Activity -> Give the records again exactly, but drop the pictures.

┌──

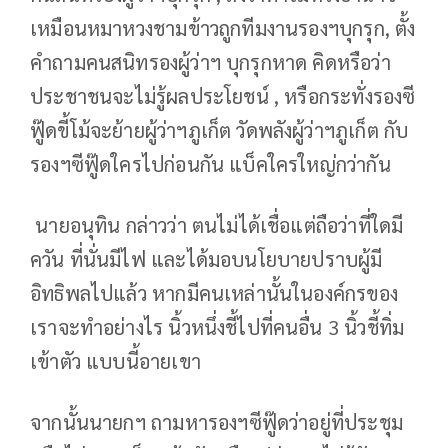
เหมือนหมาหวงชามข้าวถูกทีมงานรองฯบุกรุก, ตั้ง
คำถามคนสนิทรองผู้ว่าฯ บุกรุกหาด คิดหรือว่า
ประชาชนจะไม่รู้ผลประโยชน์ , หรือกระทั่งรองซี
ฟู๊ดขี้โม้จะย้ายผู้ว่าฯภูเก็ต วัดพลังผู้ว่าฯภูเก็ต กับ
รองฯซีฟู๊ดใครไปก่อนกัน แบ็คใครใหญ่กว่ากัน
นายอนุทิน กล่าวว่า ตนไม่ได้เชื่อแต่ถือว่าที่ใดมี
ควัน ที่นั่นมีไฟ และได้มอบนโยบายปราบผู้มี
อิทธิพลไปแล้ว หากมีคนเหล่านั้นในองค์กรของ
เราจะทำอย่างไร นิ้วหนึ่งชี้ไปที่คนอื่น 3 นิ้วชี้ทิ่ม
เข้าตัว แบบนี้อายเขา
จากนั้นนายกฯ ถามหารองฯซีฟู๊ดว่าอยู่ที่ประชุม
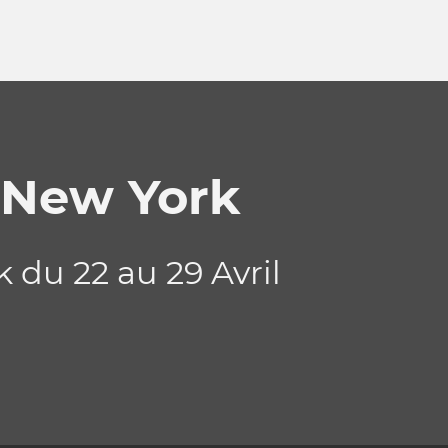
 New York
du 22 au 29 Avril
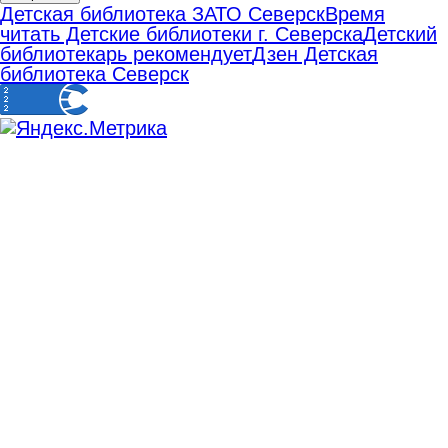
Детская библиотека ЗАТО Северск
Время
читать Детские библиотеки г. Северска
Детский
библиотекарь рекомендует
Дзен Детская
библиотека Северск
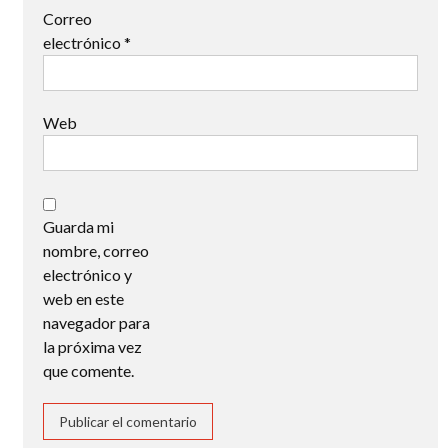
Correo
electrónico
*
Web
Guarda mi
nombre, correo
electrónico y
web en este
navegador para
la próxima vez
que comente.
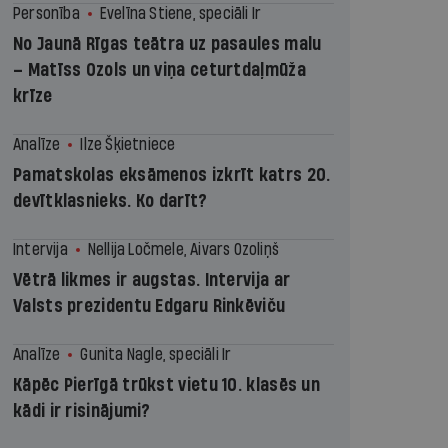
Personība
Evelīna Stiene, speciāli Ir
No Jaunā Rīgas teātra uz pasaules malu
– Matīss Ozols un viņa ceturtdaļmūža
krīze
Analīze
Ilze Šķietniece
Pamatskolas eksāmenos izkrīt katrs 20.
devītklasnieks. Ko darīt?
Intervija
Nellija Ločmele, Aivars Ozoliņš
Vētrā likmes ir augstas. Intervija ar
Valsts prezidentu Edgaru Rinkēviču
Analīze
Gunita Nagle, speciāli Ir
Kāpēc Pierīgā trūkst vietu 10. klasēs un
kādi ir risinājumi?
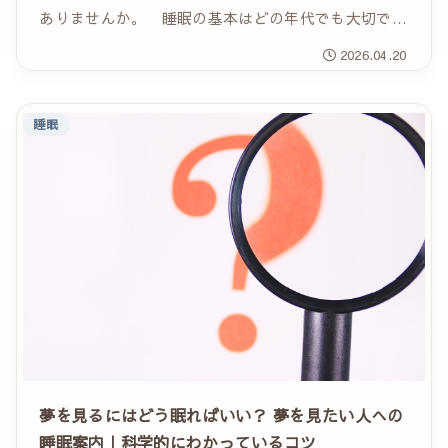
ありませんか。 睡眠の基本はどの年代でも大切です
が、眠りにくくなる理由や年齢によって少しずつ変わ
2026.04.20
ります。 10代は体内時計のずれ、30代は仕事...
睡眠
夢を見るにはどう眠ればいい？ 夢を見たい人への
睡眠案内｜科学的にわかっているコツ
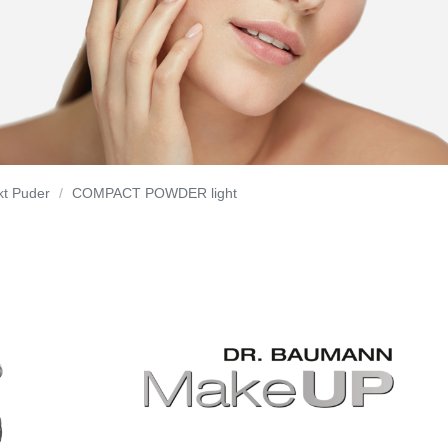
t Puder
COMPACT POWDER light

└──

Result below ->
เหมือนหมาหวงชามข้าวถูกทีมงานรองฯบุกรุก, ตั้ง
คำถามคนสนิทรองผู้ว่าฯ บุกรุกหาด คิดหรือว่า
ประชาชนจะไม่รู้ผลประโยชน์ , หรือกระทั่งรองซี
ฟู๊ดขี้โม้จะย้ายผู้ว่าฯภูเก็ต วัดพลังผู้ว่าฯภูเก็ต กับ
รองฯซีฟู๊ดใครไปก่อนกัน แบ็คใครใหญ่กว่ากัน
นายอนุทิน กล่าวว่า ตนไม่ได้เชื่อแต่ถือว่าที่ใดมี
ควัน ที่นั่นมีไฟ และได้มอบนโยบายปราบผู้มี
อิทธิพลไปแล้ว หากมีคนเหล่านั้นในองค์กรของ
เราจะทำอย่างไร นิ้วหนึ่งชี้ไปที่คนอื่น 3 นิ้วชี้ทิ่ม
เข้าตัว แบบนี้อายเขา
จากนั้นนายกฯ ถามหารองฯซีฟู๊ดว่าอยู่ที่ประชุม
 New York
du 22 au 29 Avril
Детская библиотека ЗАТО Северск
Время
читать Детские библиотеки г. Северска
Детский
библиотекарь рекомендует
Дзен Детская
библиотека Северск
Correo
electrónico
*
Web
Guarda mi
nombre, correo
electrónico y
web en este
navegador para
la próxima vez
que comente.
Personība
Evelīna Stiene, speciāli Ir
No Jaunā Rīgas teātra uz pasaules malu
– Matīss Ozols un viņa ceturtdaļmūža
krīze
Analīze
Ilze Šķietniece
Pamatskolas eksāmenos izkrīt katrs 20.
devītklasnieks. Ko darīt?
Intervija
Nellija Ločmele, Aivars Ozoliņš
Vētrā likmes ir augstas. Intervija ar
Valsts prezidentu Edgaru Rinkēviču
Analīze
Gunita Nagle, speciāli Ir
Kāpēc Pierīgā trūkst vietu 10. klasēs un
kādi ir risinājumi?
ありませんか。 睡眠の基本はどの年代でも大切です
が、眠りにくくなる理由や年齢によって少しずつ変わ
2026.04.20
ります。 10代は体内時計のずれ、30代は仕事...
睡眠
夢を見るにはどう眠ればいい？ 夢を見たい人への
睡眠案内｜科学的にわかっているコツ
t Puder
COMPACT POWDER light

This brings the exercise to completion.